9) e.g. Act of the National Assembly of the Slovak Republic 120/1993 Coll. (Salaries of Certain Constitutional Officers of the Slovak Republic Act, as later amended), Act 385/2000 Coll. (Judges and Assessors Act, which also amends other legislation, as later amended), Act 154/2001 Coll. (Public Prosecutors and Public Prosecution Candidates Act, as amended by the Act 669/2002 Coll.), Act 564/2001 Coll. (Public Ombudsman Act, as amended by the Act 411/2002 Coll.)
10) e.g. Act of the National Assembly of the Slovak Republic 182/1993 Coll. (Ownership Title to Apartments and Non-residential Premises Act, as later amended), Act of the National Assembly of the Slovak Republic 181/1995 Coll. (Landlords Communities Act).
11) Section 16 of the Act of the National Assembly of the Slovak Republic 156/1993 Coll. (Execution of Penal Servitude Act, as later amended by the Act 451/2002 Coll.).
12) Section 19 subsection 2e), Section 29 subsection 1 and Section 29a of the Act 59/1965 Coll. (Execution of Punishment to Imprisonment Act, as later amended).
13) Act of the National Assembly of the Slovak Republic 152/1994 Coll. (Social Fund Act, which also amended the Act 286/1992 Coll. (Income Taxes Act, as later amended), as later amended).
14) e.g. Section 39 of the Act of the Slovak National Council 194/1990 Coll. (Lotteries and Other Similar Games Act, as later amended).
15) e.g. Act 283/2002 Coll. (Travel Allowances Act).

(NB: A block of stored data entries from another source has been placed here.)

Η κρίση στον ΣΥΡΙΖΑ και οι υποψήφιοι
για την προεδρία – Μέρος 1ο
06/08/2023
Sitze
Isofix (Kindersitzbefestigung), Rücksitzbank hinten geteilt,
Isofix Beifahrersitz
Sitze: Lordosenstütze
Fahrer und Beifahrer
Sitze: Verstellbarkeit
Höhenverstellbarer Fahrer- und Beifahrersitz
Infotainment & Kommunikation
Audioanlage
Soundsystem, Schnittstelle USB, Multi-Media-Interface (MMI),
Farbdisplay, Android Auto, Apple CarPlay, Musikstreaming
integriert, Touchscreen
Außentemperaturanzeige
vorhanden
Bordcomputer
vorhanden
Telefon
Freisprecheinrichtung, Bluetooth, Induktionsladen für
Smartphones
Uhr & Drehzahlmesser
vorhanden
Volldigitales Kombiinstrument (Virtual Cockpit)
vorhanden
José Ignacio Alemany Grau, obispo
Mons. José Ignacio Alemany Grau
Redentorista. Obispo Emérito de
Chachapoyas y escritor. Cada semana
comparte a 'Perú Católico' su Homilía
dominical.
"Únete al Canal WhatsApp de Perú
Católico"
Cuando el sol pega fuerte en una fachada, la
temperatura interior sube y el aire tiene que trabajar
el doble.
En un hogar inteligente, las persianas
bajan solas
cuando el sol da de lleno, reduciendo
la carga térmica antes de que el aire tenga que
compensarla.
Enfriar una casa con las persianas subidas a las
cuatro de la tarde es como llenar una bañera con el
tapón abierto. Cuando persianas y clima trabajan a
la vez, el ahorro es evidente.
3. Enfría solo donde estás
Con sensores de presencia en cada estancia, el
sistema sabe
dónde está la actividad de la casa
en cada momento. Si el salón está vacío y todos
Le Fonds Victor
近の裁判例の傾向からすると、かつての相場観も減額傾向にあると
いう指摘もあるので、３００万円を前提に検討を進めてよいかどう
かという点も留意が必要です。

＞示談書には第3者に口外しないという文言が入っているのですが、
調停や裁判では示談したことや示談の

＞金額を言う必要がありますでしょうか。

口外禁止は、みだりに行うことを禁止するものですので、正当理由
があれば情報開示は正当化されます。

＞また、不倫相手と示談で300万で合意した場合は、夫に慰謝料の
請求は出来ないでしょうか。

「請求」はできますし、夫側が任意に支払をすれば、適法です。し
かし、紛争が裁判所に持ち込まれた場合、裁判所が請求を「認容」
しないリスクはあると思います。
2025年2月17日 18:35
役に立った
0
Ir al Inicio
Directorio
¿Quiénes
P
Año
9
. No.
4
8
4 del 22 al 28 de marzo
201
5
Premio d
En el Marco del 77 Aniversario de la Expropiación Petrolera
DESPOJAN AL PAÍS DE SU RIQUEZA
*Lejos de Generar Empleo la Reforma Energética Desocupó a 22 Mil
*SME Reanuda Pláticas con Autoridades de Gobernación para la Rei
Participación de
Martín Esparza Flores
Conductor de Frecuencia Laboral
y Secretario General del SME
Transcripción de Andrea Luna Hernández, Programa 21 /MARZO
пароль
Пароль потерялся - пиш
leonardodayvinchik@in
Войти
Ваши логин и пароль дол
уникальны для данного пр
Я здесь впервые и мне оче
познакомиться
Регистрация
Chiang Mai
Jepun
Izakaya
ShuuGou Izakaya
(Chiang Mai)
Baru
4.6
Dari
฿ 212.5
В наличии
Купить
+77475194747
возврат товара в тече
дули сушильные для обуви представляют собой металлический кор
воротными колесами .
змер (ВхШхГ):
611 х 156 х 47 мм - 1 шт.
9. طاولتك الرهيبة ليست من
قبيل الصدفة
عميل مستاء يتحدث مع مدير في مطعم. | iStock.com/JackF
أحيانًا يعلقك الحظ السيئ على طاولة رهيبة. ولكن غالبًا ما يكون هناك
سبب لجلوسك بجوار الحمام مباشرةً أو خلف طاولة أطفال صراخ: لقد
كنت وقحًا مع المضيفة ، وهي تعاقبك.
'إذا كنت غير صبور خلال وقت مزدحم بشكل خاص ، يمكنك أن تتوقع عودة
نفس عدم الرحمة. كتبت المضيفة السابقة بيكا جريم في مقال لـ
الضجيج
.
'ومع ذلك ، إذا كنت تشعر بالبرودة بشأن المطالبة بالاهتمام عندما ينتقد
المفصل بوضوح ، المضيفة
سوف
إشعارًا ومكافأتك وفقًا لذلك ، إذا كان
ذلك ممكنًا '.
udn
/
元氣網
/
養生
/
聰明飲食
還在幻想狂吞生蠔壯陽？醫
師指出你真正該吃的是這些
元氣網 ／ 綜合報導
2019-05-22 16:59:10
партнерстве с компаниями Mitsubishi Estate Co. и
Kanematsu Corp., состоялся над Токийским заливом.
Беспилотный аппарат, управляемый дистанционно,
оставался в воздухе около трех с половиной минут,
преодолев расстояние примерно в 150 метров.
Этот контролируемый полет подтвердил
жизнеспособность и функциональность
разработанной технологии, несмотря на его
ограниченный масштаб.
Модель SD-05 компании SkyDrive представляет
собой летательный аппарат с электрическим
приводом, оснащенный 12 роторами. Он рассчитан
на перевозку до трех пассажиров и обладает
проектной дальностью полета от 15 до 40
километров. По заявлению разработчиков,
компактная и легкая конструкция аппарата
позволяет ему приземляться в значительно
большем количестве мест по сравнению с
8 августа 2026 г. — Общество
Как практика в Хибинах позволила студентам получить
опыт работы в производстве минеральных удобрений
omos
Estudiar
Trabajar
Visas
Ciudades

16) e.g. Sections 18 through 33 of the Act 283/2002 Coll.
17) e.g. the Labour Code.
18) Section 145 of the Labour Code.
19) e.g. Section 152 of the Labour Code.
20) e.g. Act of the National Assembly of the Slovak Republic 273/1994 Coll. (Health Care Insurance, Financing of the Health Care Insurance Schemes, Establishment of the General Health-Care Insurance Agency and on Establishment of Health-Care Insurance Agencies by Ministries, Industries, Companies and Associations of Citizens Act, as later amended).
21) Act 461/2003 Coll. (Social Insurance Act).
22) Act 328/2002 Coll. (Social Security of Policemen and Soldiers Act, which also amends other legislation, as later amended).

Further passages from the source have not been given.